Аля сидит за своим столом. Поздоровалась со мной как со старым другом и сказала, что Нина будет завтра, в утренней смене. Слава Богу, все в порядке! Я ведь так долго не приезжал на завод, и Нина могла решить, что и меня отправляют домой, что мы даже повидаться не сможем. Но нет, вот я снова здесь, и Аля постарается уведомить Нину!

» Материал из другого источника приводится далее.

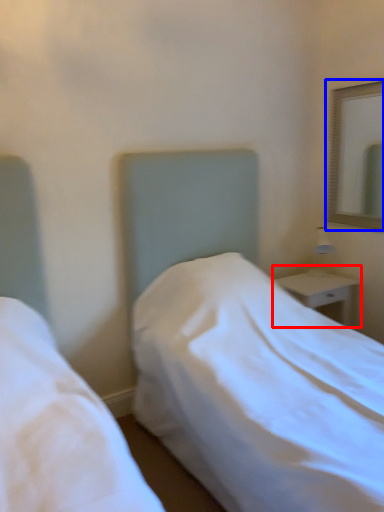 Question: Which point is closer to the camera, nightstand (highlighted by a red box) or mirror (highlighted by a blue box)?

Choices:
 (A) nightstand
 (B) mirror

Answer: (B) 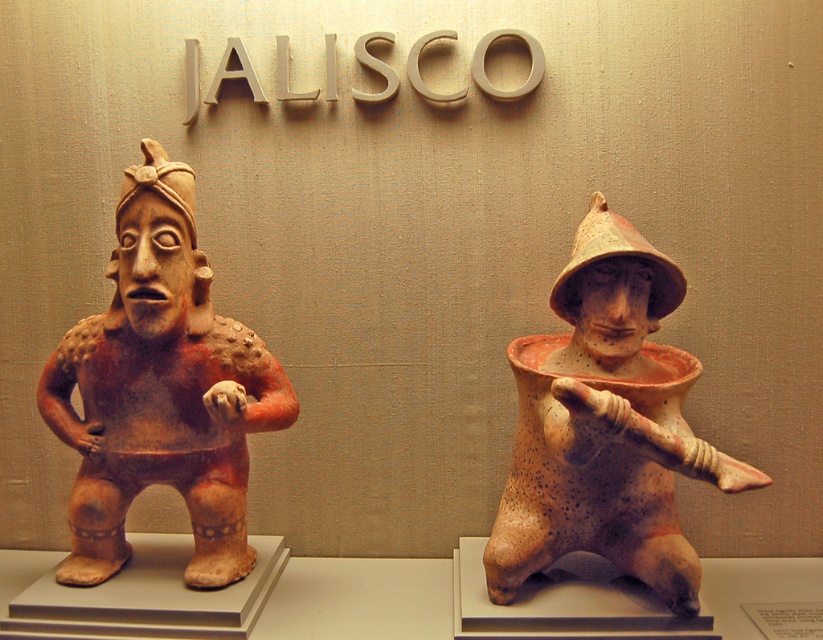 Is matte orange clay figure at left shorter than speckled clay figure at center?

No.

Can you confirm if matte orange clay figure at left is bigger than speckled clay figure at center?

Correct, matte orange clay figure at left is larger in size than speckled clay figure at center.

At what (x,y) coordinates should I click in order to perform the action: click on matte orange clay figure at left. Please return your answer as a coordinate pair (x, y). Looking at the image, I should click on (161, 388).

This screenshot has height=640, width=823. What are the coordinates of `matte orange clay figure at left` in the screenshot? It's located at (161, 388). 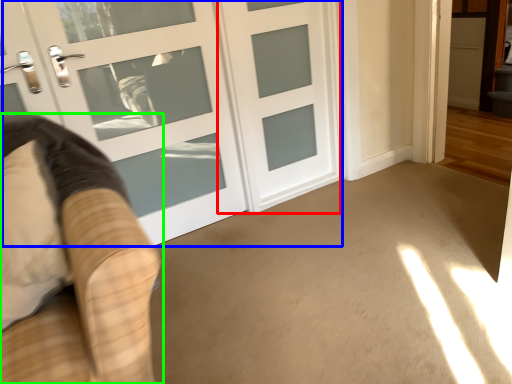 Question: Based on their relative distances, which object is farther from door (highlighted by a red box)? Choose from door (highlighted by a blue box) and furniture (highlighted by a green box).

Choices:
 (A) door
 (B) furniture

Answer: (B)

Я успокоился и отправился по делам. Куда сначала? Конечно, в мартеновский цех. В цеху повидался с бригадирами по ремонту, у них с «пополнением» из наших пленных все хорошо, товарищи довольны, что работают теперь в помещении, а не снаружи на холоде. Секретарь начальника Лидия была на месте и сразу же сказала, что Ивана Федоровича нет, он в отпуске, и надолго — поехал к жене, куда-то на восток, чуть ли не на китайскую границу. А заместителя сейчас тоже нет на месте.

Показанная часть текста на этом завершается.